> Anyone as experience in custom garbage collectors implementations?
There's a custom refcounting garbage collector in XLR, see http://xlr.git.sourceforge.net/git/gitweb.cgi?p=xlr/xlr;a=blob;f=xlr/include/gc.h and http://xlr.git.sourceforge.net/git/gitweb.cgi?p=xlr/xlr;a=blob;f=xlr/gc.cpp. It's relatively straightforward to use, see xlr/include/tree.h for an example of how it's used. Two things to know about:
GARBAGE_COLLECT(ClassName): implements operator new and delete for ClassName
GCPtr<Class>: A smart pointer that serves as a GC root while it's live.
If you know your data structures, it's probably slightly more efficient than a generic approach like Boehm's. Beware that it's not thread safe yet, I never completed writing my "atomic.h" to do that.
> Also, an alternative/complement I consider is to perform escape
> analysis, in order to rely less on a garbage collector. Has someone
> experimented with this?
Yet another alternative that I'm working right now is stronger type inference, in order to "box" and "unbox" values, so that you can allocate many values on the stack or heap.
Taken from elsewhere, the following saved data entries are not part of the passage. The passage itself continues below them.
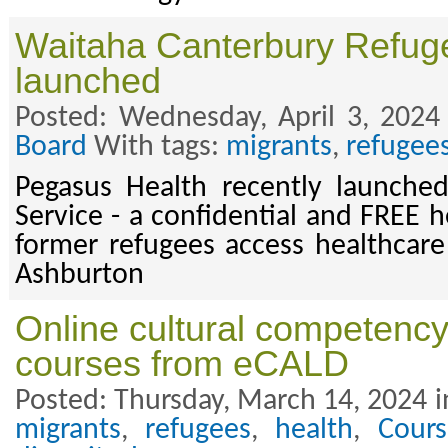
Waitaha Canterbury Refug
launched
Posted: Wednesday, April 3, 2024
Board
With tags:
migrants
,
refugee
Pegasus Health recently launched
Service - a confidential and FREE h
former refugees access healthcare
Ashburton
Online cultural competenc
courses from eCALD
Posted: Thursday, March 14, 2024 i
migrants
,
refugees
,
health
,
Cours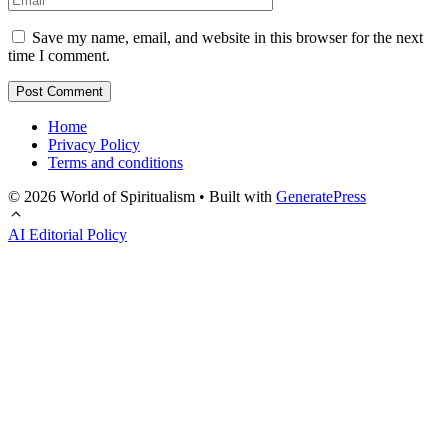
Save my name, email, and website in this browser for the next
time I comment.
Home
Privacy Policy
Terms and conditions
© 2026 World of Spiritualism
• Built with
GeneratePress
AI Editorial Policy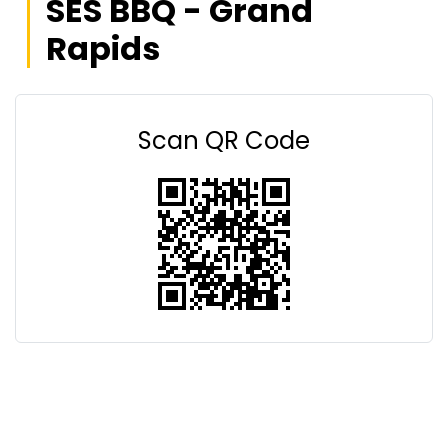
SES BBQ - Grand
Rapids
Scan QR Code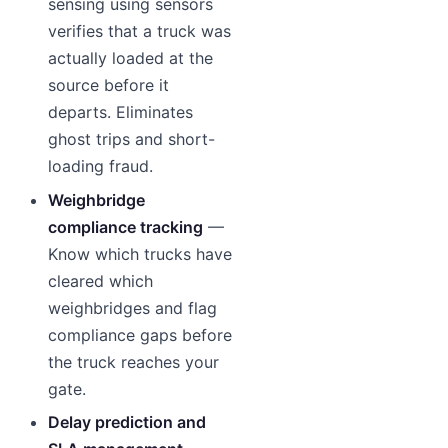
sensing using sensors
verifies that a truck was
actually loaded at the
source before it
departs. Eliminates
ghost trips and short-
loading fraud.
Weighbridge
compliance tracking
—
Know which trucks have
cleared which
weighbridges and flag
compliance gaps before
the truck reaches your
gate.
Delay prediction and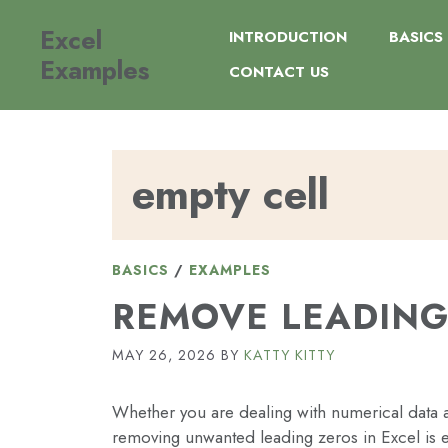
Skip
Excel
to
INTRODUCTION
BASICS
content
Examples
CONTACT US
empty cell
BASICS
/
EXAMPLES
REMOVE LEADING
MAY 26, 2026
BY
KATTY KITTY
Whether you are dealing with numerical data af
removing unwanted leading zeros in Excel is e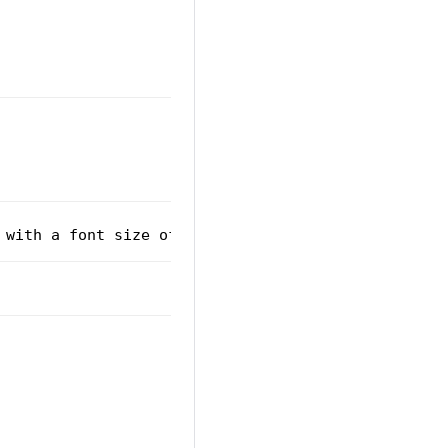
 with a font size of 20px.
</
p
>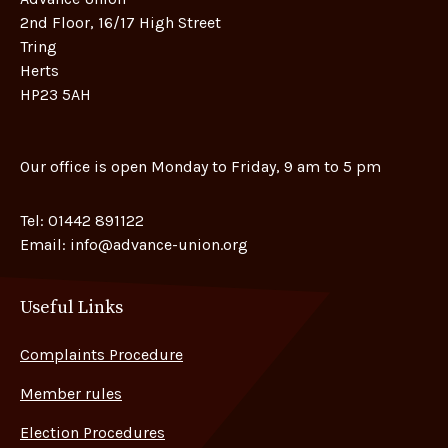
2nd Floor, 16/17 High Street
Tring
Herts
HP23 5AH
Our office is open Monday to Friday, 9 am to 5 pm
Tel:
01442 891122
Email:
info@advance-union.org
Useful Links
Complaints Procedure
Member rules
Election Procedures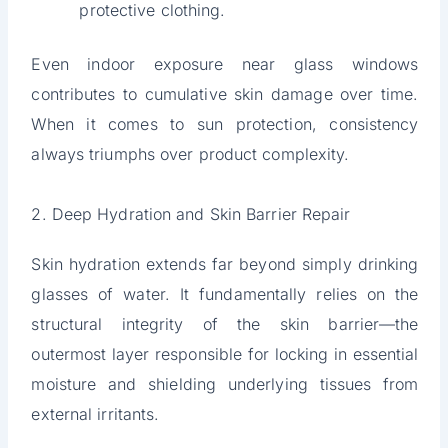
protective clothing.
Even indoor exposure near glass windows
contributes to cumulative skin damage over time.
When it comes to sun protection, consistency
always triumphs over product complexity.
2. Deep Hydration and Skin Barrier Repair
Skin hydration extends far beyond simply drinking
glasses of water. It fundamentally relies on the
structural integrity of the skin barrier—the
outermost layer responsible for locking in essential
moisture and shielding underlying tissues from
external irritants.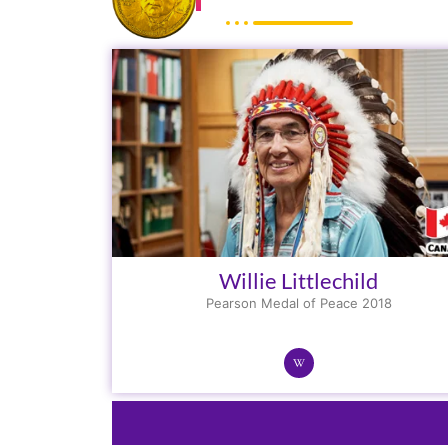
Willie Littlechild
Pearson Medal of Peace 2018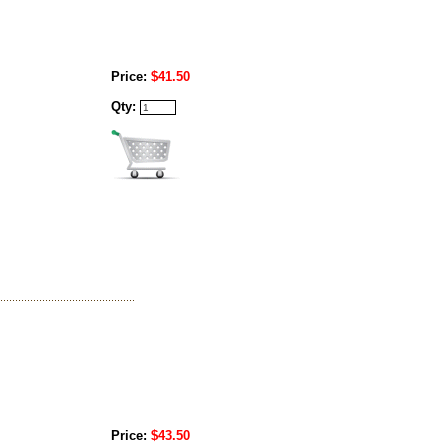
Price:
$41.50
Qty:
Price:
$43.50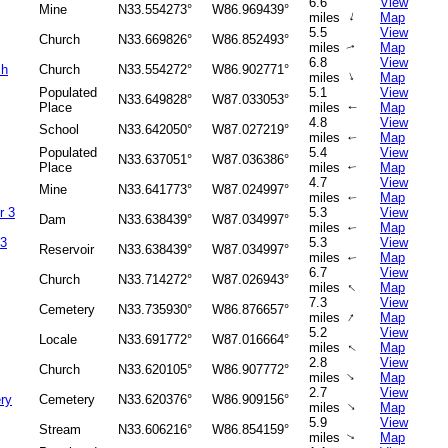
6.6
View
Mine
N33.554273°
W86.969439°
↑
miles
Map
5.5
View
Church
N33.669826°
W86.852493°
miles
Map
↑
6.8
View
ch
Church
N33.554272°
W86.902771°
↑
miles
Map
Populated
5.1
View
N33.649828°
W87.033053°
Place
miles
Map
↑
4.8
View
School
N33.642050°
W87.027219°
miles
Map
↑
Populated
5.4
View
N33.637051°
W87.036386°
Place
miles
Map
↑
4.7
View
Mine
N33.641773°
W87.024997°
miles
Map
↑
r 3
5.3
View
Dam
N33.638439°
W87.034997°
miles
Map
↑
 3
5.3
View
Reservoir
N33.638439°
W87.034997°
miles
Map
↑
6.7
View
Church
N33.714272°
W87.026943°
↑
miles
Map
7.3
View
Cemetery
N33.735930°
W86.876657°
↑
miles
Map
5.2
View
Locale
N33.691772°
W87.016664°
miles
Map
↑
2.8
View
Church
N33.620105°
W86.907772°
↑
miles
Map
2.7
View
ry
Cemetery
N33.620376°
W86.909156°
↑
miles
Map
5.9
View
Stream
N33.606216°
W86.854159°
miles
Map
↑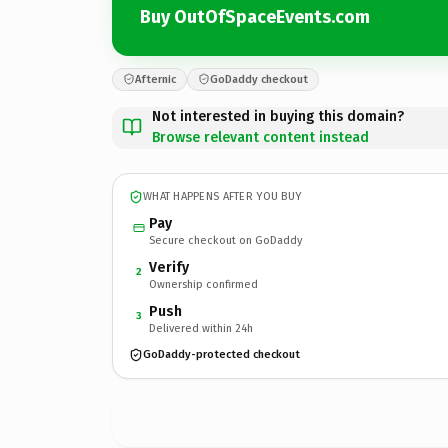
Buy OutOfSpaceEvents.com
Afternic
GoDaddy checkout
Not interested in buying this domain?
Browse relevant content instead
WHAT HAPPENS AFTER YOU BUY
Pay
Secure checkout on GoDaddy
Verify
2
Ownership confirmed
Push
3
Delivered within 24h
GoDaddy-protected checkout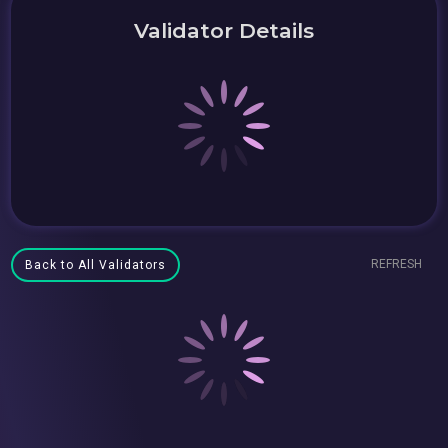
Validator Details
REFRESH
Back to All Validators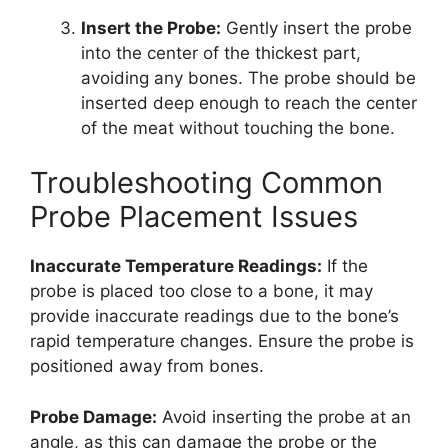
Insert the Probe:
Gently insert the probe
into the center of the thickest part,
avoiding any bones. The probe should be
inserted deep enough to reach the center
of the meat without touching the bone.
Troubleshooting Common
Probe Placement Issues
Inaccurate Temperature Readings:
If the
probe is placed too close to a bone, it may
provide inaccurate readings due to the bone’s
rapid temperature changes. Ensure the probe is
positioned away from bones.
Probe Damage:
Avoid inserting the probe at an
angle, as this can damage the probe or the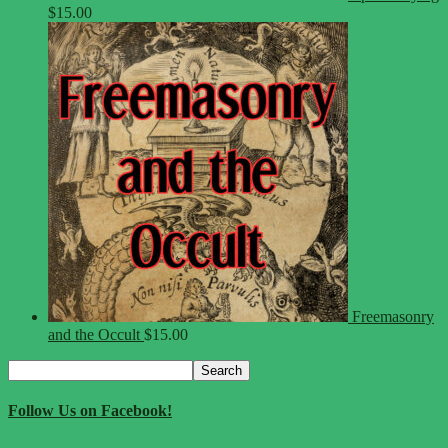
$
15.00
Freemasonry
and the Occult
$
15.00
Search
Search
for:
Follow Us on Facebook!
> Another alternative is Newlisp's ORO (Only Reference Once):
> http://www.newlisp.org/MemoryManagement.html
> However, it seems to put some constrains on the language: passing by
> value is the rule, and passing by reference is an exception that
> requires the user to take some special steps in order to achieve it.
It's a nice design, but I wonder how they ensure the rules in the runtime. There are also things that implicitly create multiple references without a named symbol, e.g. continuations.